Although aDBS systems for TS have been proposed, there has only been one proof-of-concept study for aDBS in TS so far (Molina et al. 2018). This recent single-case study examined chronic aDBS in a TS patient , which had bilateral DBS implantation in the centromedian-parafascicular region of the thalamus. The implanted DBS device was the RNS, which was originally designed for the treatment of epilepsy (see section “Neurophysiological Approaches”). Tics were detected by a personalized tic detector. In the case of the presented patient, an increase in power spectral density between 5 and 15 Hz occurred during the patient’s tics. The main finding in this proof of principle study was that aDBS was safe and well tolerated and as effective as conventional scheduled duty cycle stimulation with regard to improvements in tic severity scores compared to baseline, but with a 36% increase in expected battery longevity (Molina et al. 2018).

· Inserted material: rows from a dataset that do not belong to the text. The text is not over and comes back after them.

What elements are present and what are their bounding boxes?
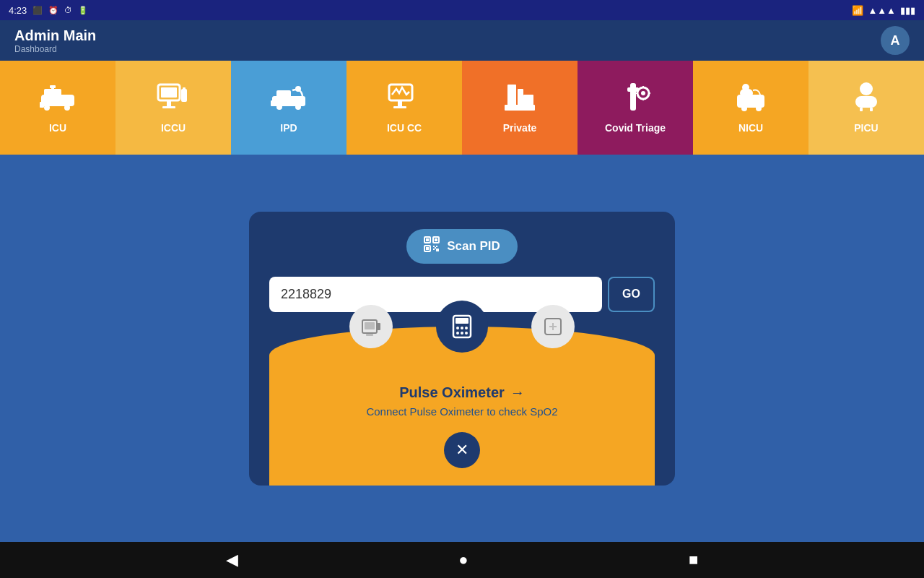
svg-rect-11: [181, 89, 187, 102]
orange-area: Pulse Oximeter → Connect Pulse Oximeter …: [269, 327, 655, 486]
svg-point-62: [456, 332, 459, 335]
left-device-button[interactable]: [349, 305, 393, 348]
qr-icon: [424, 236, 440, 256]
battery-full-icon: ▮▮▮: [900, 5, 915, 16]
svg-point-29: [641, 91, 645, 95]
right-device-button[interactable]: [531, 305, 575, 348]
tab-ipd-label: IPD: [280, 122, 297, 134]
svg-rect-14: [276, 90, 291, 99]
tab-nicu[interactable]: NICU: [693, 61, 808, 155]
bottom-nav: ◀ ● ■: [0, 542, 924, 578]
subtitle: Dashboard: [14, 44, 96, 54]
svg-rect-54: [433, 249, 435, 250]
back-button[interactable]: ◀: [226, 551, 238, 569]
svg-point-37: [756, 105, 762, 111]
svg-rect-24: [518, 89, 523, 109]
nav-tabs: ICU ICCU IPD: [0, 61, 924, 155]
svg-rect-49: [435, 238, 437, 241]
svg-rect-44: [860, 108, 863, 111]
header: Admin Main Dashboard A: [0, 20, 924, 61]
tab-covid[interactable]: Covid Triage: [578, 61, 693, 155]
svg-point-61: [465, 327, 468, 329]
svg-rect-18: [271, 100, 275, 106]
svg-point-3: [64, 105, 70, 111]
battery-icon: 🔋: [78, 6, 88, 15]
tab-covid-label: Covid Triage: [605, 122, 666, 134]
svg-rect-26: [630, 83, 636, 111]
modal-card: Scan PID GO: [249, 212, 675, 486]
svg-rect-10: [162, 106, 175, 108]
alarm-icon: ⏰: [48, 6, 58, 15]
signal-icon: ▲▲▲: [868, 5, 896, 16]
connect-label: Connect Pulse Oximeter to check SpO2: [366, 405, 557, 418]
svg-rect-66: [365, 322, 375, 329]
covid-icon: [617, 82, 653, 116]
notification-icon: ⬛: [32, 6, 43, 15]
svg-rect-43: [855, 96, 877, 108]
pulse-oximeter-label: Pulse Oximeter →: [399, 384, 525, 401]
svg-rect-25: [523, 95, 533, 109]
svg-rect-20: [398, 100, 402, 106]
svg-rect-56: [435, 247, 436, 249]
tab-ipd[interactable]: IPD: [231, 61, 346, 155]
svg-rect-47: [426, 238, 429, 241]
tab-private[interactable]: Private: [462, 61, 578, 155]
svg-point-2: [44, 105, 50, 111]
icucc-icon: [386, 82, 422, 116]
svg-rect-67: [377, 323, 380, 330]
close-button[interactable]: ✕: [444, 432, 480, 468]
svg-point-41: [860, 86, 863, 89]
icu-icon: [40, 82, 76, 116]
home-button[interactable]: ●: [458, 551, 468, 569]
iccu-icon: [155, 82, 191, 116]
tab-picu-label: PICU: [854, 122, 878, 134]
svg-rect-45: [870, 108, 873, 111]
wifi-icon: 📶: [852, 5, 863, 16]
svg-rect-21: [393, 106, 406, 108]
app-name: Admin Main: [14, 27, 96, 44]
header-title: Admin Main Dashboard: [14, 27, 96, 54]
tab-picu[interactable]: PICU: [808, 61, 924, 155]
tab-nicu-label: NICU: [738, 122, 763, 134]
tab-icu-label: ICU: [49, 122, 66, 134]
svg-point-17: [295, 86, 301, 92]
svg-rect-9: [167, 100, 171, 106]
tab-iccu-label: ICCU: [161, 122, 186, 134]
tab-icu[interactable]: ICU: [0, 61, 116, 155]
recent-button[interactable]: ■: [689, 551, 698, 569]
svg-point-59: [456, 327, 459, 329]
svg-rect-58: [456, 318, 468, 324]
tab-private-label: Private: [503, 122, 537, 134]
timer-icon: ⏱: [64, 6, 72, 14]
main-content: Scan PID GO: [0, 155, 924, 542]
status-bar: 4:23 ⬛ ⏰ ⏱ 🔋 📶 ▲▲▲ ▮▮▮: [0, 0, 924, 20]
tab-icucc-label: ICU CC: [387, 122, 422, 134]
svg-rect-12: [183, 87, 186, 90]
tab-icucc[interactable]: ICU CC: [346, 61, 462, 155]
svg-rect-55: [436, 249, 439, 251]
scan-pid-button[interactable]: Scan PID: [406, 229, 518, 264]
picu-icon: [848, 82, 884, 116]
svg-point-63: [461, 332, 463, 335]
svg-point-36: [741, 105, 747, 111]
svg-point-15: [276, 104, 282, 110]
time-display: 4:23: [9, 5, 27, 16]
svg-point-64: [465, 332, 468, 335]
svg-point-16: [295, 104, 301, 110]
svg-point-38: [742, 84, 749, 91]
tab-iccu[interactable]: ICCU: [116, 61, 231, 155]
svg-rect-52: [433, 246, 435, 247]
avatar[interactable]: A: [881, 26, 910, 55]
svg-rect-8: [161, 87, 177, 98]
svg-point-40: [862, 87, 871, 93]
svg-rect-53: [436, 246, 437, 247]
svg-rect-4: [40, 102, 44, 108]
center-device-button[interactable]: [436, 301, 488, 353]
svg-rect-6: [50, 85, 56, 88]
private-icon: [502, 82, 538, 116]
svg-rect-51: [426, 247, 429, 250]
nicu-icon: [733, 82, 769, 116]
scan-pid-label: Scan PID: [447, 239, 500, 254]
svg-rect-68: [366, 334, 373, 336]
svg-point-42: [869, 86, 872, 89]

In conclusion, aDBS in TS is still in its pioneering phase. This is also because cDBS for TS is not established yet. Larger, randomized, and blinded follow-up studies should be performed which should also include other promising DBS targets like the GPi and which should examine the impact of aDBS on side effects and psychiatric comorbidities.

Obsessive Compulsive Disorder

Obsessive compulsive disorder (OCD) is a neuropsychiatric disease characterized by unwanted and recurrent obsessions (disturbing thoughts) and/or compulsions (repetitive behaviors). DBS of the ventral striatum/ventral capsule is indicated for severe, chronic, and otherwise intractable OCD (Provenza et al. 2019). OCD might be a candidate for aDBS because there is a delicate balance between understimulation , which could lead to insufficient improvement of OCD symptoms, and overstimulation, which could lead to hypomania (Widge et al. 2016). The normalizing effect of DBS on nucleus accumbens activity could be a candidate for aDBS in OCD (Figee et al. 2013). The heterogenic character of OCD and the dynamic disease states over days, weeks, or months is challenging in finding a suitable input signal for aDBS. Psychosocial monitoring or electrophysiology seems to be the first subjects to investigate.

Future Directions

At present aDBS has only been clinically implemented in epilepsy. Although accumulating evidence shows that aDBS might also be implemented in movement disorders (Meidahl et al. 2017) and neuropsychiatric disorders (Marceglia et al. 2017), this needs to be proven in clinical and ecologically valid studies in which non-motor aspects are also investigated. This crucially depends on the availability of DBS hardware with closed-loop properties. The next step from the currently available hardware that is able to connect hardware with closed-loop properties outside the body to the IPG (e.g., applied in Malekmohammadi et al. 2016) is to develop and test IPGs with closed-loop properties “on board.” These might be systems with LFP/EcOG computational analysis on board, devices that can (wirelessly) receive accelerometer or (surface) EMG signals, or devices that have accelerometers or gyroscopes embedded in the IPG. Critical limitations in the development of this hardware is the required energy consumption, which is influenced by how many samples are required per time unit. Currently, the research focus in aDBS has been on high sampling rates (>100 samples/s). Based on the volatility and burst behavior of LFPs in PD (Tinkhauser et al. 2017), these high (and continuous) sampling frequencies are necessary for “burst-based” aDBS in PD. However, it needs to be explored whether other strategies, e.g., briefly sensing beta power every half hour, would be equally beneficial. Furthermore, the integration of closed-loop properties in other emerging stimulation paradigms like “coordinated reset” (Adamchic et al. 2014) and the development of more refined and adaptive modulations of increased synchronization (Cagnan et al. 2017; Popovych et al. 2017) will shape the future of aDBS.